Posted by Bill Harshman on

PACE & PRIORITY:  Decoding the DISC Style - 

Before we begin, let’s remember the rules:  There is no perfect style (or combination of styles) AND everybody has some degree of all 4 styles: Dominant, Influence, Steadiness, Conscientiousness.  This becomes especially relevant in our discussion today – Decoding the DISC Style.

               

Our recent focus on PACE & PRIORITY is key to decoding one’s DISC style.  This helpful perspective is meant to be used in conjunction with the research-based DISC instrument from this website.  It is an aid in navigating the world of needs, preferences, and priorities throughout your personal and professional life.  We know we can understand someone at a high level based upon our knowledge of their PACE & PRIORITY.  However, there are also indicators demonstrated through their behavior that give us deeper, closer insight to their style. 

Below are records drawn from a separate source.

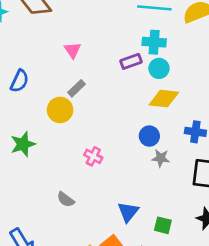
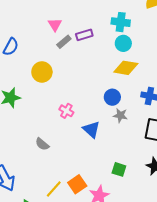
purple rectangle: (131, 61) -> (84, 35), moved
gray rectangle: (76, 88) -> (64, 42), moved
blue triangle: (128, 212) -> (91, 129), moved, turned -30

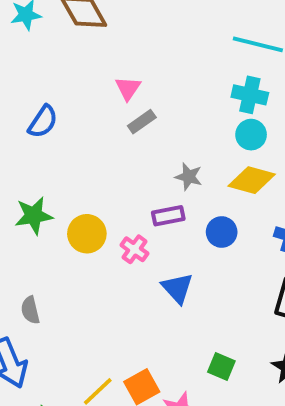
purple rectangle: (84, 35) -> (168, 216), moved
yellow circle: (42, 72) -> (87, 234), moved
gray star: (120, 115) -> (189, 177), moved
gray semicircle: (42, 144) -> (30, 310), moved, turned 32

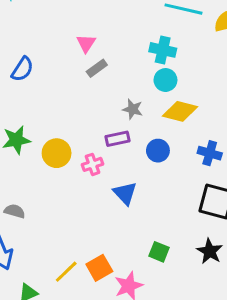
cyan cross: (250, 95) -> (163, 50), moved
cyan circle: (251, 135) -> (165, 80), moved
pink cross: (134, 249) -> (93, 164), turned 36
gray semicircle: (30, 310) -> (15, 211), turned 120

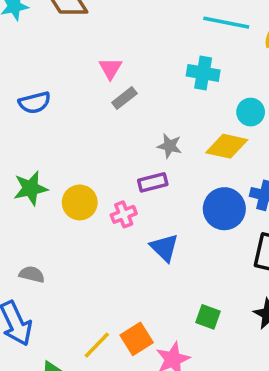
blue semicircle: (22, 69) -> (35, 103), turned 45
cyan circle: (165, 80) -> (251, 112), moved
blue circle: (158, 151) -> (224, 209), moved, size x1.5

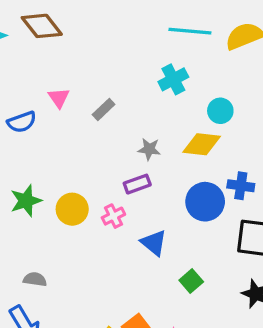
pink triangle: (110, 68) -> (59, 98), moved
cyan cross: (203, 73) -> (173, 79), turned -32
green square: (208, 317) -> (191, 281), moved, turned 35

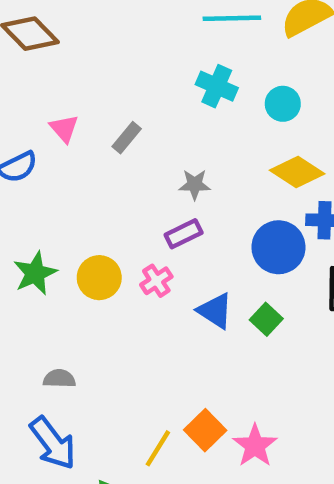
cyan cross: (173, 79) -> (217, 86), turned -32
cyan circle: (220, 111) -> (283, 104), moved
yellow diamond: (202, 144) -> (297, 172), moved, turned 33
green square: (191, 281) -> (266, 319), moved

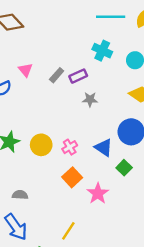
purple rectangle: (184, 234) -> (78, 76), moved
blue triangle: (215, 311) -> (104, 148), moved
orange square: (205, 430) -> (72, 177), moved
pink star: (255, 446) -> (98, 193), moved

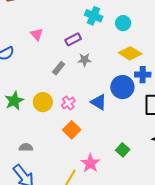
pink triangle: (25, 70) -> (37, 34), moved
gray rectangle: (57, 75) -> (59, 68), moved
green square: (124, 168) -> (123, 150), moved
pink star: (98, 193) -> (90, 163), moved

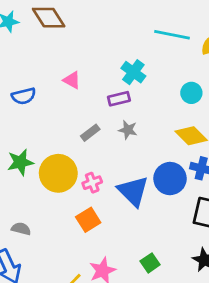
cyan cross: (94, 16) -> (133, 72), moved
pink triangle: (37, 34) -> (72, 80), turned -32
yellow circle: (43, 102) -> (58, 173), size x1.4
blue triangle: (99, 102) -> (133, 191), size x1.4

Suppose we are not able to identify their PACE & PRIORITY.  Do people demonstrate behaviors that can still help us?  YES!  For example, when you see an email written in extremely brief tone/language and right to the point, we see a style that is purposeful, brief, and more notifying than friendly.  Based on your knowledge of the DISC model above, you might begin to surmise you are dealing with a D.  If, on the other hand, the email is filled with a happy tone, very social, font change, emoticons, exclamation marks, and is filled with how much fun the particular meeting will be, you are likely dealing with more of an I.  Now, these assumptions always need confirmation; however, suffice to say that responding to the D’s email – for example - with a lofty, rambling email that fails to get to the point will likely fall on blind eyes and not be read.  I won’t bother continuing with the C or the S, however, based upon previous blogs, you are probably able to understand how those respective styles would construct an email (S being friendly, methodical, and productive and the C being more formal, detailed, serious).  Here is a favorite activity of mine when discussing style around the topic of “grabbing lunch.”

A “D” might suggest you jump in the car and decide on the way.

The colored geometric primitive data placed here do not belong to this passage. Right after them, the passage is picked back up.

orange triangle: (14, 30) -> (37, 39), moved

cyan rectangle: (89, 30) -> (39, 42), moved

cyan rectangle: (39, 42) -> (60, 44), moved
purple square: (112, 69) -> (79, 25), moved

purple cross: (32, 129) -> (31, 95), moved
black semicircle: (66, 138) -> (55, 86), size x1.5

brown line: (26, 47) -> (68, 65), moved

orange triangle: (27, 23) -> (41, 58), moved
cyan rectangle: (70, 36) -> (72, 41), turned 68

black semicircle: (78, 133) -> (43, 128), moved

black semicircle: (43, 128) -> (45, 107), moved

An “I” might describe their morning, then explain what cravings they have, then suggest you take their new car, and then will swing by another coworkers’ desk on the way out of the office to see if they want to join also.

An “S” might sound like this:  “Hello Sarah, how are you today?  I was considering where we could go to lunch.  Do you have a minute?  I’ve got a couple suggestions to run by you.”

And a “C” might call ahead to confirm the restaurant is open, check the menu online ahead of time to estimate how much they can/will spend, and even check the Yelp reviews to see others’ opinions of the restaurant.

Hopefully, these somewhat humorous examples will demonstrate the 4 different approaches which can help you begin to identify the individual styles.

Here’s a quick summary of the most common behaviors of each style:

D’s tend to be direct and straight to the point, seeking control and results.

I’s tend to be more spontaneous and social, seeking participation and playfulness.

S’s tend to be deliberate while relaxed, seeking acceptance and cooperation.

C’s tend to be deliberate and detailed, seeking accuracy and quality.

As ALWAYS, the key to effectiveness through DISC is understanding your and others’ styles, then using that knowledge for improved interactions.